# Major assumptions of Cauasl Inference:
1. There are no unobserved confounding factors (Affects BOTH treatment and outcomes)
2. Every class of people (X) should be distributed across both treatment and control groups. (Need not be equally) Otherwise, counterfactual cannot be estimated.

The fundamental problem in Causal Inference is the impossibility of simultaneously observing the same unit (e.g., a person, a group, or an entity) in both the treated and untreated states. And this is solved by building counter factuals for each unit.
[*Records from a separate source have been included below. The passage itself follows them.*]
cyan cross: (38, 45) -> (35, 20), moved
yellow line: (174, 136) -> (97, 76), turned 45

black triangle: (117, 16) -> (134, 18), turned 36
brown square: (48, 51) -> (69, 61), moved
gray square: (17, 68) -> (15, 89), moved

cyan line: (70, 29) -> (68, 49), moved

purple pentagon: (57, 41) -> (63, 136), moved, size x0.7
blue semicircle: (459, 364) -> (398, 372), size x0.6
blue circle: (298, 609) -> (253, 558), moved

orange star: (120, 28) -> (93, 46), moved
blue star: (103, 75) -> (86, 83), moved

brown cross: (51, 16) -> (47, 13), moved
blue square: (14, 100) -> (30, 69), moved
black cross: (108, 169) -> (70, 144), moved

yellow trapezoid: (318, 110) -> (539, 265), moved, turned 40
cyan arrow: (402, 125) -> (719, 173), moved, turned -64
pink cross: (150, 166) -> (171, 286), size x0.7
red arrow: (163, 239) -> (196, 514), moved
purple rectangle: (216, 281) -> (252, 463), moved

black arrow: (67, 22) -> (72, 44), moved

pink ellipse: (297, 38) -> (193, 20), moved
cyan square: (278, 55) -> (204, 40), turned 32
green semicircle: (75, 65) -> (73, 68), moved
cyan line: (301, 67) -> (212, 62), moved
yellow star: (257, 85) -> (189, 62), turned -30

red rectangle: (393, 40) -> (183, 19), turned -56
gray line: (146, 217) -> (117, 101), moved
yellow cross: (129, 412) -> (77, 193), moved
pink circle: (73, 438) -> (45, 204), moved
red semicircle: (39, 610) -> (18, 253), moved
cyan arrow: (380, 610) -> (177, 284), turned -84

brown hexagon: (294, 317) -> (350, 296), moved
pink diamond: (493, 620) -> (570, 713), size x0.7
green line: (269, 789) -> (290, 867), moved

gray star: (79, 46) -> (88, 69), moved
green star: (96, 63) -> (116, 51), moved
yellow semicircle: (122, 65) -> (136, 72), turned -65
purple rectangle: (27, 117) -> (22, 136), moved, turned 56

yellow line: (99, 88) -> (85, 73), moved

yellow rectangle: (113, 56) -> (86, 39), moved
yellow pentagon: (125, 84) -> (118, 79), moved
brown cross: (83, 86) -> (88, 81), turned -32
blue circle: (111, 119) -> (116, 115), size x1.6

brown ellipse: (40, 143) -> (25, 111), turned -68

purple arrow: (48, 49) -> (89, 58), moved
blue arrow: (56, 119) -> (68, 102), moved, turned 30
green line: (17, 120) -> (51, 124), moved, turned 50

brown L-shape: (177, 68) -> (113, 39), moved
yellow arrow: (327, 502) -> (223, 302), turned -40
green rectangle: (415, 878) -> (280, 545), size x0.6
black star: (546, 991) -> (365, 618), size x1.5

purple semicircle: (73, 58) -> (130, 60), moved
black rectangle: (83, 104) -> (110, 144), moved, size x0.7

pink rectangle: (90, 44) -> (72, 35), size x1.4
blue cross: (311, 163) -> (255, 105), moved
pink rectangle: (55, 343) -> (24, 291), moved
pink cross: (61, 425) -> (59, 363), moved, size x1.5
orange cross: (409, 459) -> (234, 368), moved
There are two common ways of building these counter factuals:

1. Co-variate adjustment (Machine Learning Models - Depending on the model used, it can be parametric)
2. Propensity Scores (Non-Parametric)
3. Matching - Exact Neighbour | Nearest Neighbour.

In [2]:
import dowhy
import pandas as pd
import numpy as np

In [5]:
df = pd.read_csv('lalonde.csv')

In [6]:
df

Unnamed: 0,ID,Training,Age,Education_years,Married,No_Degree,Wage_1974,Wage_1975,Wage_1978
0,0,False,23,10,0,1,0.00,0.00,0.000
1,1,False,26,12,0,0,0.00,0.00,12383.680
2,2,False,22,9,0,1,0.00,0.00,0.000
3,3,False,18,9,0,1,0.00,0.00,10740.080
4,4,False,45,11,0,1,0.00,0.00,11796.470
...,...,...,...,...,...,...,...,...,...
440,440,True,33,12,1,0,20279.95,10941.35,15952.600
441,441,True,25,14,1,0,35040.07,11536.57,36646.950
442,442,True,35,9,1,1,13602.43,13830.64,12803.970
443,443,True,35,8,1,1,13732.07,17976.15,3786.628


## Does completion of Training increase wages?

In [7]:
#Create DAG - Causal Model

g = """digraph {
Training;
No_Degree;
Age;
Education_years;
Married;
Wage_1974;
Wage_1978;

Training -> Wage_1978;
Education_years -> Wage_1978;
Married -> Wage_1978;
Wage_1974 -> Wage_1978;
No_Degree -> Wage_1978;
Age -> Wage_1978;


Education_years -> Training;
No_Degree -> Training;
Married -> Training;

}"""

In [6]:
from dowhy import CausalModel

In [10]:
treatment_col = "Training"
outcome_col = "Wage_1978"

model = CausalModel(data=df,
                    treatment = treatment_col,
                   outcome=outcome_col,
                   graph=g)

In [11]:
identified_estimand = model.identify_effect(proceed_when_unidentifiable = True)
print(identified_estimand)

Estimand type: EstimandType.NONPARAMETRIC_ATE

### Estimand : 1
Estimand name: backdoor
Estimand expression:
     d                                                     
───────────(E[Wage_1978|Education_years,Married,No_Degree])
d[Training]                                                
Estimand assumption 1, Unconfoundedness: If U→{Training} and U→Wage_1978 then P(Wage_1978|Training,Education_years,Married,No_Degree,U) = P(Wage_1978|Training,Education_years,Married,No_Degree)

### Estimand : 2
Estimand name: iv
No such variable(s) found!

### Estimand : 3
Estimand name: frontdoor
No such variable(s) found!



In [13]:
method = "backdoor.linear_regression"
desired_effect = "ate" #Average Treatment Effect

estimate = model.estimate_effect(identified_estimand,
                                method_name=method,
                                target_units=desired_effect,
                                method_params={"weighting_scheme":"ips_weight"})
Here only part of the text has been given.